ECLI:NL:RBDHA:2018:14013
Rechtbank Den Haag
- Voorlopige voorziening
- Rechtspraak.nl
Afwijzing verzoek voorlopige voorziening in vreemdelingenzaak met betrekking tot uitzetting naar Soedan
In deze zaak heeft de voorzieningenrechter van de Rechtbank Den Haag op 13 november 2018 uitspraak gedaan op de verzoeken om voorlopige voorzieningen van een Soedanese verzoeker, die zich verzet tegen zijn voorgenomen uitzetting naar Soedan. De verzoeker had op 31 oktober 2018 van de staatssecretaris van Justitie en Veiligheid vernomen dat hij op 13 november 2018 om 12.00 uur zou worden uitgezet. Op 11 november 2018 diende hij een opvolgende asielaanvraag in, maar de staatssecretaris besloot op 12 november 2018 dat de uitzetting niet achterwege zou blijven. De verzoeker maakte bezwaar tegen dit besluit en vroeg de voorzieningenrechter om een voorlopige voorziening om de uitzetting te verbieden totdat op zijn bezwaren was beslist.

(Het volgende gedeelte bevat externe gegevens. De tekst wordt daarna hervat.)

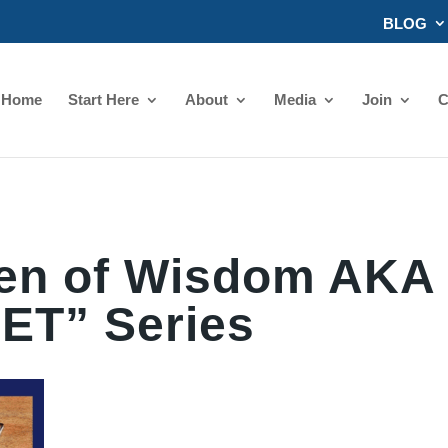
BLOG
Home
Start Here
About
Media
Join
C
n of Wisdom AKA
ET” Series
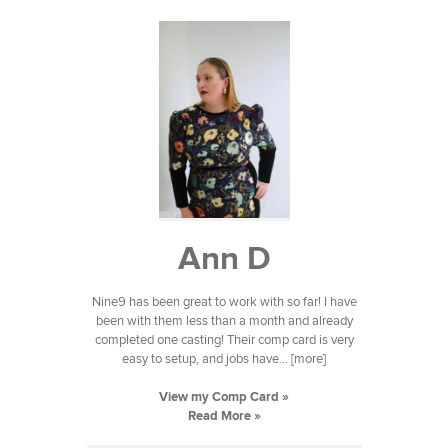
Ann D
Nine9 has been great to work with so far! I have
been with them less than a month and already
completed one casting! Their comp card is very
easy to setup, and jobs have... [more]
View my Comp Card »
Read More »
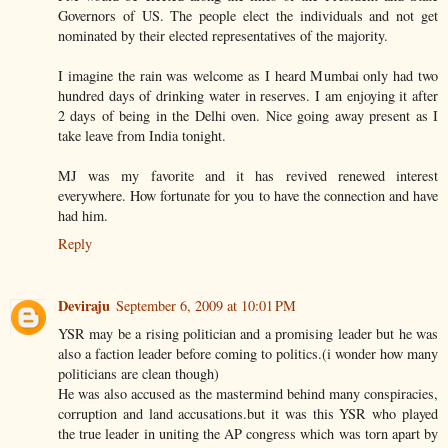
Governors of US. The people elect the individuals and not get
nominated by their elected representatives of the majority.
I imagine the rain was welcome as I heard Mumbai only had two
hundred days of drinking water in reserves. I am enjoying it after
2 days of being in the Delhi oven. Nice going away present as I
take leave from India tonight.
MJ was my favorite and it has revived renewed interest
everywhere. How fortunate for you to have the connection and have
had him.
Reply
Deviraju
September 6, 2009 at 10:01 PM
YSR may be a rising politician and a promising leader but he was
also a faction leader before coming to politics.(i wonder how many
politicians are clean though)
He was also accused as the mastermind behind many conspiracies,
corruption and land accusations.but it was this YSR who played
the true leader in uniting the AP congress which was torn apart by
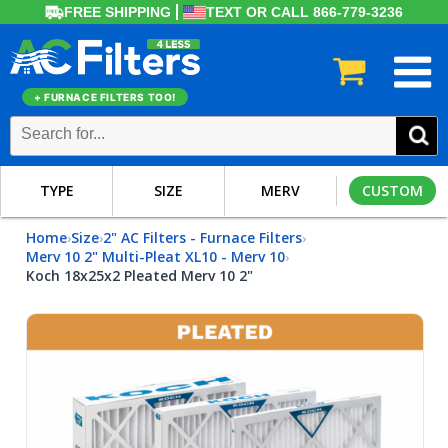
FREE SHIPPING
TEXT OR CALL 866-779-3236
+ FURNACE FILTERS TOO!
TYPE
SIZE
MERV
CUSTOM
Home
Size
2" AC Filters - Furnace Filters
›
›
›
Merv 10 2" Multi-Pleat XL10 - Merv 10
›
Koch 18x25x2 Pleated Merv 10 2"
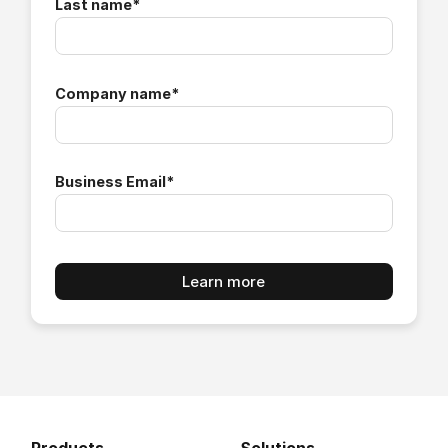
Last name
*
Company name
*
Business Email
*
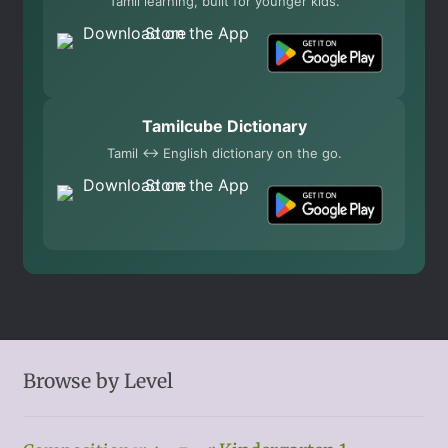
Tamil learning, built for younger kids.
Tamilcube Dictionary
Tamil ↔ English dictionary on the go.
Browse by Level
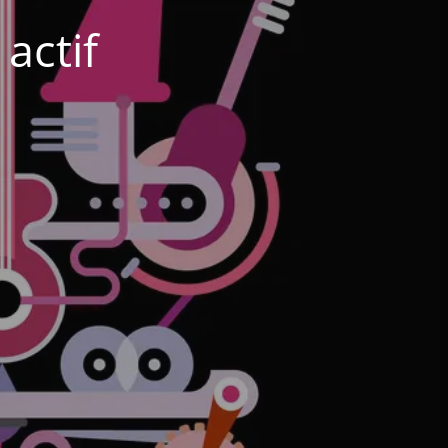
actif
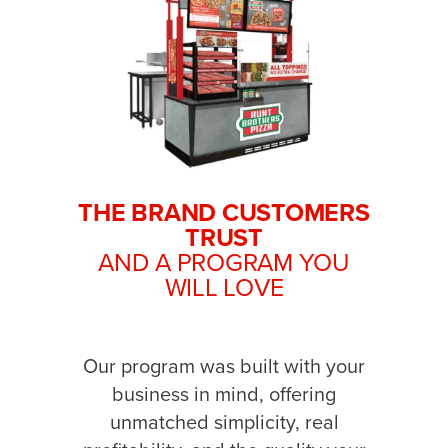
THE BRAND CUSTOMERS
TRUST
AND A PROGRAM YOU
WILL LOVE
Our program was built with your
business in mind, offering
unmatched simplicity, real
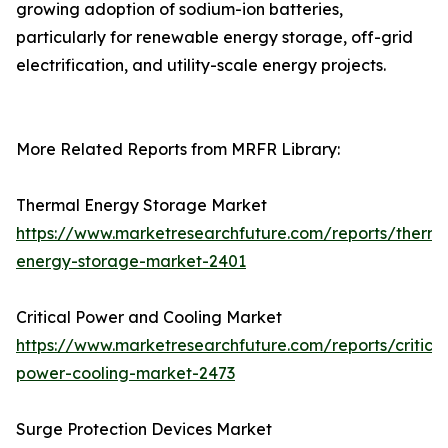
growing adoption of sodium-ion batteries,
particularly for renewable energy storage, off-grid
electrification, and utility-scale energy projects.
More Related Reports from MRFR Library:
Thermal Energy Storage Market
https://www.marketresearchfuture.com/reports/therma
energy-storage-market-2401
Critical Power and Cooling Market
https://www.marketresearchfuture.com/reports/critical
power-cooling-market-2473
Surge Protection Devices Market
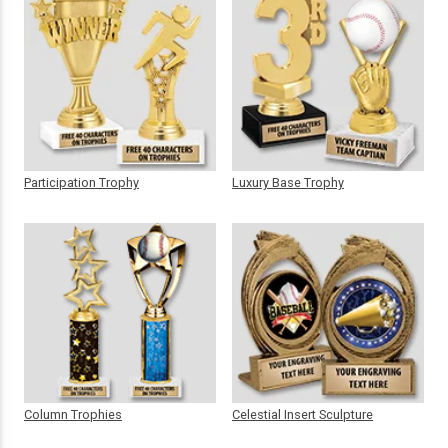
Participation Trophy
Luxury Base Trophy
Column Trophies
Celestial Insert Sculpture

De voorzieningenrechter heeft de feiten en omstandigheden van de zaak beoordeeld, waaronder de claim van de verzoeker dat hij afkomstig is uit Darfur en dat zijn uitzetting naar Soedan in strijd zou zijn met artikel 3 van het Europees Verdrag voor de Rechten van de Mens (EVRM). De voorzieningenrechter oordeelde dat de overgelegde brief van de Darfur Vereniging niet als nieuw bewijs kon worden aangemerkt en dat de verzoeker niet aannemelijk had gemaakt dat zijn uitzetting in strijd zou zijn met het EVRM. De voorzieningenrechter volgde de staatssecretaris in zijn standpunt dat er geen nieuwe elementen waren die de uitzetting zouden kunnen tegenhouden.
Uiteindelijk concludeerde de voorzieningenrechter dat de bezwaren van de verzoeker geen redelijke kans van slagen hadden en wees hij de verzoeken om voorlopige voorzieningen af. De uitspraak werd gedaan in aanwezigheid van de griffier, en er werd geen rechtsmiddel tegen deze uitspraak open gesteld.